Hospitalisé à Nairobi (Kenya) pendant quelques jours à la suite de cette intervention musclée, l’état de santé de Besigye n’est pas préoccupant, rassure l’un de ses médecins:
«Il a été blessé aux yeux (...) par des produits chimiques, nous avons pu l'examiner (...), les tests médicaux nous ont rassurés.»
Bien que cette interpellation n’aie duré que quelques heures, c’est la quatrième fois en trois semaines que Besigye doit faire face à une telle répression policière. Deux mois après sa troisième défaite à l’élection présidentielle face à Yoweri Museveni, il a lancé le 11 avril un mouvement populaire contre la cherté de la vie.

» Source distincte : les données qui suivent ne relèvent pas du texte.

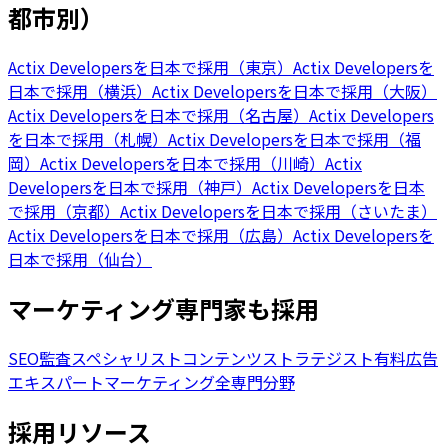
都市別）
Actix Developersを日本で採用（東京）
Actix Developersを
日本で採用（横浜）
Actix Developersを日本で採用（大阪）
Actix Developersを日本で採用（名古屋）
Actix Developers
を日本で採用（札幌）
Actix Developersを日本で採用（福
岡）
Actix Developersを日本で採用（川崎）
Actix
Developersを日本で採用（神戸）
Actix Developersを日本
で採用（京都）
Actix Developersを日本で採用（さいたま）
Actix Developersを日本で採用（広島）
Actix Developersを
日本で採用（仙台）
マーケティング専門家も採用
SEO監査スペシャリスト
コンテンツストラテジスト
有料広告
エキスパート
マーケティング全専門分野
採用リソース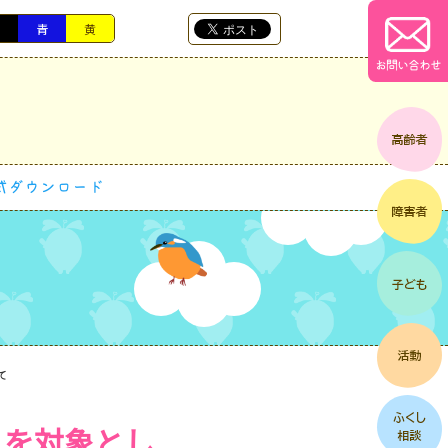
黒
青
黄
お問い合わせ
式ダウンロード
て
」を対象とし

Dans le pays, traversé par une crise socioéconomique, et dès le lendemain de l’interpellation du leader de l’opposition les manifestations se sont multipliées, notamment à Mbale, dans le sud-ouest du pays. Les protestations, durement réprimées, ont fait au moins deux morts et 120 blessés, comptabilise la Croix Rouge ougandaise. Les forces de l’ordre semblent avoir ouvert le feu sur les manifestants, blessant par balles au moins onze personnes.

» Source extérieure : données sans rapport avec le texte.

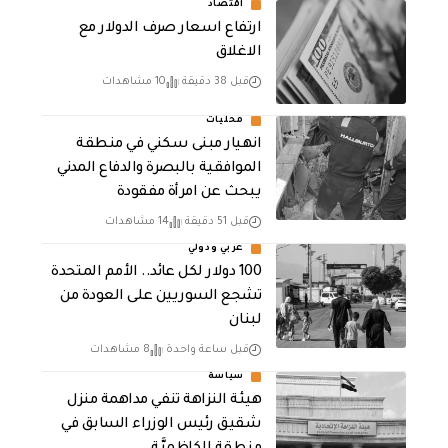
أقتصاد
ارتفاع اسعار صرف الدولار مع
الاغلاق
قبل 38 دقيقة
10 مشاهدات
محليات
انهيار مبنى سكني في منطقة
الموافقية بالبصرة والدفاع المدني
يبحث عن امرأة مفقودة
قبل 51 دقيقة
14 مشاهدات
عربي ودولي
100 دولار لكل عائد.. الأمم المتحدة
تشجع السوريين على العودة من
لبنان
قبل ساعة واحدة
8 مشاهدات
سياسة
هيئة النزاهة تنفي مداهمة منزل
شقيق رئيس الوزراء السابق في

Le gouvernement multiplie les déclarations contradictoires et peine à convaincre qu’il ne joue aucun rôle dans la répression dont fait l’objet Kizza Besigye. Alors que le secrétaire d’Etat aux Affaires intérieures, Matia Kasaija, a affirmé sa désapprobation, le ministre de l’Intérieur, Kirunda Kivejinja a quant à lui clamé que l’intervention policière était légitime:
«[La police] n’a fait qu’exercer son mandat constitutionnel de faire régner la loi et l’ordre en dispersant les rassemblements. Elle est autorisée par la loi à ouvrir le feu sur la population pour prévenir et détecter le crime.»

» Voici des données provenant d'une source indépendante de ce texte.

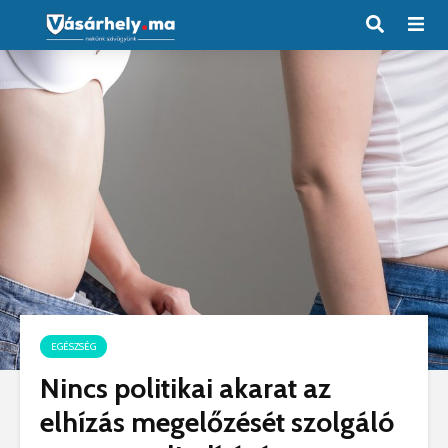
EGÉSZSÉG
Nincs politikai akarat az
elhízás megelőzését szolgáló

Le 1er mai 2011, lors d’une conférence de presse donnée dans la capitale kényane, Kizza Besigye a appelé ses partisans à ne pas encourager une escalade de la violence mais à poursuivre des manifestations pacifiques:
«La population est largement marginalisée et proteste maintenant contre cette marginalisation. Ces manifestations pacifiques vont bien sûr continuer, sous une forme ou sous une autre, jusqu'à une réponse appropriée [des autorités] à la situation.»
La Haut-Commissaire aux droits de l’homme, Navi Pillay, a exhorté les autorités ougandaises à la retenue et s’est dite choquée du traitement infligé à Kizza Besigye:
«Je n'approuve pas tacitement les émeutes violentes qui se sont déroulées, mais les autorités ougandaises doivent se rendre compte que ce sont leurs propres actions qui ont transformé des protestations pacifiques sur l'augmentation des prix des denrées alimentaires et de l'essence en une véritable crise nationale.»
Lundi 2 mai, au moins cinq manifestants ont été interpellés dans la ville de Mbarara. La répression policière ne décourage cependant pas les protestataires, ainsi que l’a affirmé Sampson Kizza, président des jeunes du FDC:
«Nous continuerons jusqu’à ce que le gouvernement nous reconnaisse le droit de manifester pacifiquement.»